Data Analysis Track

We will be learning about data analysis in Python. This class will likely look a little different than a typical data analysis class. We will not be focusing on doing statistics per se. Instead, we will zoom out and think about how we can use the tools of data analysis to construct arguments that would be otherwise hard to make.

We may use statistics to do this, we may not. We will certainly produce data visualizations, learn to work with data in tabular format far more effectively than we ever could in excel, and search through massive data dumps to pull out things that look interesting to us.

You can find our class git repo at https://git.deepmay.net/DeepMay/2025-data-analysis-curriculum . DM me on element (@shrimp-colossal or ‘pat (data analysis teacher)’) if you need any help at all.

Pre-class assignment

There is a lot of data out there, very little of it has been examined by folks who genuinely want to make a better world and aren’t pressured by the need to publish academic articles or increase shareholder value or whatever.
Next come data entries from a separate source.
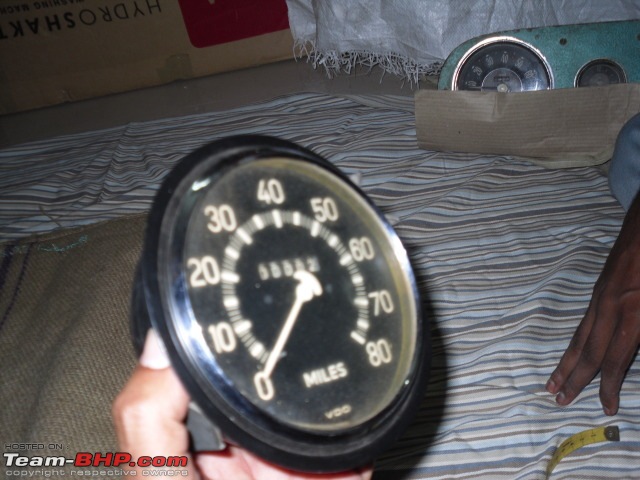 Where is `green woven cloth`? green woven cloth is located at coordinates (76, 382). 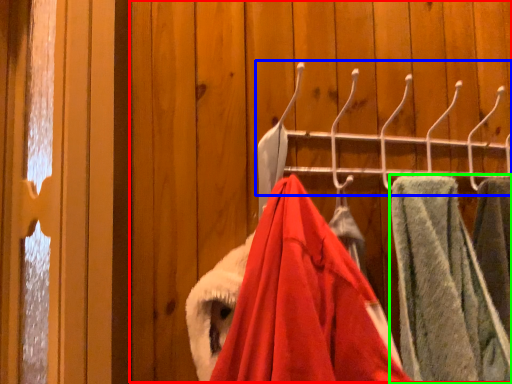 Question: Which is farther away from closet (highlighted by a red box)? closet (highlighted by a blue box) or towel (highlighted by a green box)?

Choices:
 (A) closet
 (B) towel

Answer: (B) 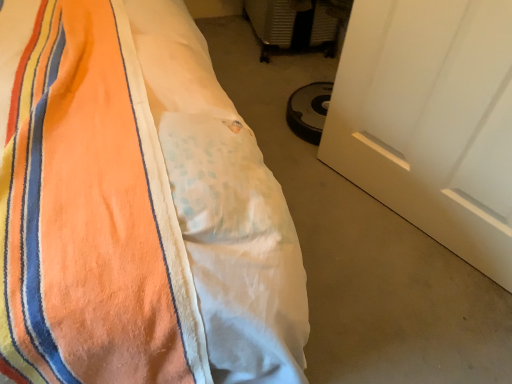 What do you see at coordinates (136, 208) in the screenshot?
I see `orange fleece blanket at left` at bounding box center [136, 208].

Image resolution: width=512 pixels, height=384 pixels. Find the location of `white fabric at lower left`. white fabric at lower left is located at coordinates (362, 248).

The width and height of the screenshot is (512, 384). Describe the element at coordinates (431, 120) in the screenshot. I see `white matte door at lower right` at that location.

At what (x,y) coordinates should I click in order to perform the action: click on orange fleece blanket at left. Please return your answer as a coordinate pair (x, y). This screenshot has width=512, height=384. Looking at the image, I should click on (136, 208).

Looking at this image, is orange fleece blanket at left facing away from white fabric at lower left?

No, orange fleece blanket at left is not facing away from white fabric at lower left.

Image resolution: width=512 pixels, height=384 pixels. I want to click on concrete located on the right of orange fleece blanket at left, so click(x=362, y=248).

Does orange fleece blanket at left come behind white fabric at lower left?

That is False.

How far apart are orange fleece blanket at left and white fabric at lower left?

orange fleece blanket at left is 29.56 inches from white fabric at lower left.

Where is `concrete directly beneath the white matte door at lower right (from a real-world perspective)`? The image size is (512, 384). concrete directly beneath the white matte door at lower right (from a real-world perspective) is located at coordinates (362, 248).

Is white fabric at lower left taller than white matte door at lower right?

No, white fabric at lower left is not taller than white matte door at lower right.

Which is more distant, (402, 267) or (364, 35)?

Point (402, 267)

How far apart are white fabric at lower left and white matte door at lower right?

white fabric at lower left and white matte door at lower right are 11.57 inches apart from each other.

Considering the relative sizes of white matte door at lower right and white fabric at lower left in the image provided, is white matte door at lower right shorter than white fabric at lower left?

No, white matte door at lower right is not shorter than white fabric at lower left.

Locate an element on the screen. door that is below the white fabric at lower left (from the image's perspective) is located at coordinates (431, 120).

Which object is thinner, white matte door at lower right or white fabric at lower left?

Thinner between the two is white matte door at lower right.

Who is bigger, white matte door at lower right or white fabric at lower left?

white matte door at lower right.

In terms of height, does orange fleece blanket at left look taller or shorter compared to white matte door at lower right?

orange fleece blanket at left is taller than white matte door at lower right.

Is orange fleece blanket at left at the right side of white matte door at lower right?

In fact, orange fleece blanket at left is to the left of white matte door at lower right.

Is orange fleece blanket at left wider or thinner than white matte door at lower right?

orange fleece blanket at left is wider than white matte door at lower right.

From a real-world perspective, is orange fleece blanket at left on top of white matte door at lower right?

Yes, from a real-world perspective, orange fleece blanket at left is on top of white matte door at lower right.

Can you confirm if white matte door at lower right is thinner than orange fleece blanket at left?

Yes.

Locate an element on the screen. The image size is (512, 384). bed that is in front of the white matte door at lower right is located at coordinates (136, 208).

Is white matte door at lower right inside or outside of orange fleece blanket at left?

white matte door at lower right is located beyond the bounds of orange fleece blanket at left.

Where is `concrete that is behind the orange fleece blanket at left`? This screenshot has height=384, width=512. concrete that is behind the orange fleece blanket at left is located at coordinates (362, 248).

Can you confirm if white fabric at lower left is wider than orange fleece blanket at left?

Answer: No.

From the image's perspective, which is above, white fabric at lower left or orange fleece blanket at left?

orange fleece blanket at left, from the image's perspective.

Find the location of a particular element. The width and height of the screenshot is (512, 384). bed lying on the left of white fabric at lower left is located at coordinates (136, 208).

Find the location of a particular element. This screenshot has width=512, height=384. door to the right of white fabric at lower left is located at coordinates (431, 120).

Considering their positions, is white fabric at lower left positioned closer to orange fleece blanket at left than white matte door at lower right?

Based on the image, white matte door at lower right appears to be nearer to orange fleece blanket at left.

When comparing their distances from orange fleece blanket at left, does white matte door at lower right or white fabric at lower left seem further?

white fabric at lower left lies further to orange fleece blanket at left than the other object.

Which object lies further to the anchor point white matte door at lower right, orange fleece blanket at left or white fabric at lower left?

orange fleece blanket at left is positioned further to the anchor white matte door at lower right.

Considering their positions, is white fabric at lower left positioned further to white matte door at lower right than orange fleece blanket at left?

Based on the image, orange fleece blanket at left appears to be further to white matte door at lower right.

Which object lies further to the anchor point white fabric at lower left, white matte door at lower right or orange fleece blanket at left?

orange fleece blanket at left is positioned further to the anchor white fabric at lower left.

From the image, which object appears to be farther from white fabric at lower left, orange fleece blanket at left or white matte door at lower right?

Among the two, orange fleece blanket at left is located further to white fabric at lower left.

In order to click on concrete situated between orange fleece blanket at left and white matte door at lower right from left to right in this screenshot , I will do `click(362, 248)`.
There is a ton we can learn with just a little effort.

Throughout the week, we will develop the skills needed to ask and answer questions from empirical data. Before we meet, I would like you to start thinking about what kinds of questions you want answered. We might not be able to answer them but we can certainly make progress. At the end of the week, everyone will present a sort of final report. What goes in there is up to you. My hope is that we can all work toward answering some of the questions we come in with.

Asking Questions

We all know that we don’t know much. I’m sure that all of us have a ton of questions about the world. Pick some.

Its okay to start really broad, something like “How does protest spread?” As we get to work on what data seems useful and available, we will find new, more immediately answerable questions. Something like “How much does number of participants in a protest movement change the day after a NYT headline about it?”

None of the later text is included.